Work required: The entries follow. Copy every line in which "parties" appears.

Material for this exercise:
Start of Block

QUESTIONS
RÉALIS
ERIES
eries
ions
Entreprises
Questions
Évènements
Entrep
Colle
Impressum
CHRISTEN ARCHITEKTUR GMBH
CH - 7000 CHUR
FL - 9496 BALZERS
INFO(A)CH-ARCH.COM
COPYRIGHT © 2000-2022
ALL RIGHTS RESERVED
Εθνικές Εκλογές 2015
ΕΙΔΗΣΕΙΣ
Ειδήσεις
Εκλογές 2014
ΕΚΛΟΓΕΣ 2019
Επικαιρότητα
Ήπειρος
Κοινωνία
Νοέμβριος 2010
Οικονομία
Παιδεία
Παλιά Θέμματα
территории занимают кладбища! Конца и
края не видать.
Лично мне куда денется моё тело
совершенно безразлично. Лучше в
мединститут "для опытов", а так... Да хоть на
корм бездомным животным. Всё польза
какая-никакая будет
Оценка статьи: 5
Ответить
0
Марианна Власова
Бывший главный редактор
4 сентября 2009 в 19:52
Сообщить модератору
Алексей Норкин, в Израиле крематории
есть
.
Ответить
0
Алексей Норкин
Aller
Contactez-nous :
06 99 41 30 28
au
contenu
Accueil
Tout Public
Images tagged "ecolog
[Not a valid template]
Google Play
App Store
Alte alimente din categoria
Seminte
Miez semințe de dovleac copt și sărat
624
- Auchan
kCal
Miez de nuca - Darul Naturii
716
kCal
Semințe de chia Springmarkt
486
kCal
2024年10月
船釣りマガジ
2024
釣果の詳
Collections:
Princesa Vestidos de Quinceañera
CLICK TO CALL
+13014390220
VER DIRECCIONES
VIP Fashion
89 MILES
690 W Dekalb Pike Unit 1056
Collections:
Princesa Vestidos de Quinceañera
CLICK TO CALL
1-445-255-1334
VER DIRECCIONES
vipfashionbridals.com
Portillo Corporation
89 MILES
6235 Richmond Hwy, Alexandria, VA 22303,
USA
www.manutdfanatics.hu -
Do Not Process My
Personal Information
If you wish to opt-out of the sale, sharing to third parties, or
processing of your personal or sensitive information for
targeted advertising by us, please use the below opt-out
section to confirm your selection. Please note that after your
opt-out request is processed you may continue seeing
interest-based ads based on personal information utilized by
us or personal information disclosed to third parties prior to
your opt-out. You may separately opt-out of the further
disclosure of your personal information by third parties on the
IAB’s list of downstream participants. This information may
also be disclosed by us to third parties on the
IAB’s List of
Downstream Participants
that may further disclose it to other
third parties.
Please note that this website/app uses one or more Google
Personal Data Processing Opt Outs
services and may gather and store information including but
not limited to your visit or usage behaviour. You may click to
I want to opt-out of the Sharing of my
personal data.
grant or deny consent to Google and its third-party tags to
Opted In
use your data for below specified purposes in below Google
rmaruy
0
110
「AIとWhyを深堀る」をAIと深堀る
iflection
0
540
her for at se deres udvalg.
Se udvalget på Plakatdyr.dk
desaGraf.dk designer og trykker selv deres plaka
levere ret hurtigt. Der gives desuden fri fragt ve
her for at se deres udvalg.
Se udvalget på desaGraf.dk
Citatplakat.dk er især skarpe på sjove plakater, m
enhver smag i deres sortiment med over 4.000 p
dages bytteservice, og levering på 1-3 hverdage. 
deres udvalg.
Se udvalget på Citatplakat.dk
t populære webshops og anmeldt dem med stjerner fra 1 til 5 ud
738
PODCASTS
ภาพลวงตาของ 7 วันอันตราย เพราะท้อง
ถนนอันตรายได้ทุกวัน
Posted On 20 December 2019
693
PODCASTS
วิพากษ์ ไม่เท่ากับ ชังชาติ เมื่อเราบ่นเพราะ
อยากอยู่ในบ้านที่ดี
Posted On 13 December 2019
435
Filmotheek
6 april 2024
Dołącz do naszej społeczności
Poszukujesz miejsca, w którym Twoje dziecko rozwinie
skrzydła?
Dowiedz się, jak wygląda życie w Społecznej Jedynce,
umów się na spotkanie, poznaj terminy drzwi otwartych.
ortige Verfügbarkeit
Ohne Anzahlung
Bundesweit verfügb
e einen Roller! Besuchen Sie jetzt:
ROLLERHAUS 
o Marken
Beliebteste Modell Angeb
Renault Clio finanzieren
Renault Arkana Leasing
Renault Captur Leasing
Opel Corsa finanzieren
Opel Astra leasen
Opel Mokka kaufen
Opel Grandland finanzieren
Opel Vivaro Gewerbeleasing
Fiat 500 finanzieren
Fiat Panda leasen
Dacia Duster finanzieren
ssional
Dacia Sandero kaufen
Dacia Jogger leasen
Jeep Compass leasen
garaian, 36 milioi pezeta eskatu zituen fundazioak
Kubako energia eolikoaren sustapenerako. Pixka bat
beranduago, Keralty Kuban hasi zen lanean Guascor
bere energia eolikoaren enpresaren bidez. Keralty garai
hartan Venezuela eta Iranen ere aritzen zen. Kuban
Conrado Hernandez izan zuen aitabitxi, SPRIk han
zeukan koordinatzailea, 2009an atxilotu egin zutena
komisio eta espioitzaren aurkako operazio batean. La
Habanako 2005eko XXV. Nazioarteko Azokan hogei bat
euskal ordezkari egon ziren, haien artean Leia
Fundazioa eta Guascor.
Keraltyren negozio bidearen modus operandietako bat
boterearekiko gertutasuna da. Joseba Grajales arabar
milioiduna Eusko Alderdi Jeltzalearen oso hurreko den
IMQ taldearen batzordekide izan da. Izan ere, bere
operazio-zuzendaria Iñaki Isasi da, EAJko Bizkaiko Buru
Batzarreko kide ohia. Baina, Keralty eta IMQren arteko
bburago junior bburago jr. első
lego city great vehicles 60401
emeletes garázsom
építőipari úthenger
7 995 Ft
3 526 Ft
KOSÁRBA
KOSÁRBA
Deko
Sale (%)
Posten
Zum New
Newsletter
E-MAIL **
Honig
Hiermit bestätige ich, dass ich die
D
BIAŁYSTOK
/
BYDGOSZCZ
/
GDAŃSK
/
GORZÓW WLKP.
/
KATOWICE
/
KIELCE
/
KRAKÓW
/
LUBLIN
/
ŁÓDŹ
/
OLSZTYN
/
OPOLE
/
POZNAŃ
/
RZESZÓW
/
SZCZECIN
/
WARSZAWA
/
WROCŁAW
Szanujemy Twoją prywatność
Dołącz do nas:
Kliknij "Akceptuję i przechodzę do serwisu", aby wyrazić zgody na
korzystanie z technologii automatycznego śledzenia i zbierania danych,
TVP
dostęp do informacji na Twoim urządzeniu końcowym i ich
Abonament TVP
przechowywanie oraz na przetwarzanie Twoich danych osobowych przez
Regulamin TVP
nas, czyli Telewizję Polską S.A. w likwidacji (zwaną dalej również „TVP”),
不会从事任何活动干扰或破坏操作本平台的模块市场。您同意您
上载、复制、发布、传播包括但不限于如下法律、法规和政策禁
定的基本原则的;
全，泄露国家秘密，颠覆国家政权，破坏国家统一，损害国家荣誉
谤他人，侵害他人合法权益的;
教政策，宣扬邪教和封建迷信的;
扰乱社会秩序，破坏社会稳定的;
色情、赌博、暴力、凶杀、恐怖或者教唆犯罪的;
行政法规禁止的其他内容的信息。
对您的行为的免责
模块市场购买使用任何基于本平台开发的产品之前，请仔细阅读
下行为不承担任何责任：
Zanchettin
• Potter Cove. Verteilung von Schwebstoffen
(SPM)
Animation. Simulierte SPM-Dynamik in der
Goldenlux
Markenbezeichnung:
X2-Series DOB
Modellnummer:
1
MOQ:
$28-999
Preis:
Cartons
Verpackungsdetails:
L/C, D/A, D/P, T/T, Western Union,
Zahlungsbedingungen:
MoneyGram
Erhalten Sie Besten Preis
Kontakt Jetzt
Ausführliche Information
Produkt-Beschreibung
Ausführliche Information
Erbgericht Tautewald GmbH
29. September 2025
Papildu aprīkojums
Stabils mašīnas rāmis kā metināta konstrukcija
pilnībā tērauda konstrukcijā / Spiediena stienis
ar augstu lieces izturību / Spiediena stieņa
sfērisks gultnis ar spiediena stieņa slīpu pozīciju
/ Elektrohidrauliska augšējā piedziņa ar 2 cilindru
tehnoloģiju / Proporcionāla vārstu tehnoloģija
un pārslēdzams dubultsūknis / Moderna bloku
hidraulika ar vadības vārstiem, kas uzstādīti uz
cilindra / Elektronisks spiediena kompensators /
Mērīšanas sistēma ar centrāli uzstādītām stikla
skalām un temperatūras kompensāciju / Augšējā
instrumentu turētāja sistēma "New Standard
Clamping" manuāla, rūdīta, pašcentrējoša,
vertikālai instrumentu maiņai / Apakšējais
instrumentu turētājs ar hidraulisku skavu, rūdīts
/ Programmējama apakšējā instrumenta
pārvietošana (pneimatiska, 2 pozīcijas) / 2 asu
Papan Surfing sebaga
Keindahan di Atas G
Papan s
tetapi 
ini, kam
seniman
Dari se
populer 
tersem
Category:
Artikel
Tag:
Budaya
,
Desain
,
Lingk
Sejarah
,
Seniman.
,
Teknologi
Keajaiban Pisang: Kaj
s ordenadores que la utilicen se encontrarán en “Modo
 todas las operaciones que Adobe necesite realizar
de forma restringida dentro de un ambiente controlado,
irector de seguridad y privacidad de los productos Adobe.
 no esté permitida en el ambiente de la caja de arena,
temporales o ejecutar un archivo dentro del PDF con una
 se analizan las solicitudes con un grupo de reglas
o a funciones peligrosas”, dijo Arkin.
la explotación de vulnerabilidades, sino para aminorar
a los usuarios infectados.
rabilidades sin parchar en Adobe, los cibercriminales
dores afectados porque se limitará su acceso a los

End of Block

Answer:
If you wish to opt-out of the sale, sharing to third parties, or
us or personal information disclosed to third parties prior to
disclosure of your personal information by third parties on the
also be disclosed by us to third parties on the
third parties.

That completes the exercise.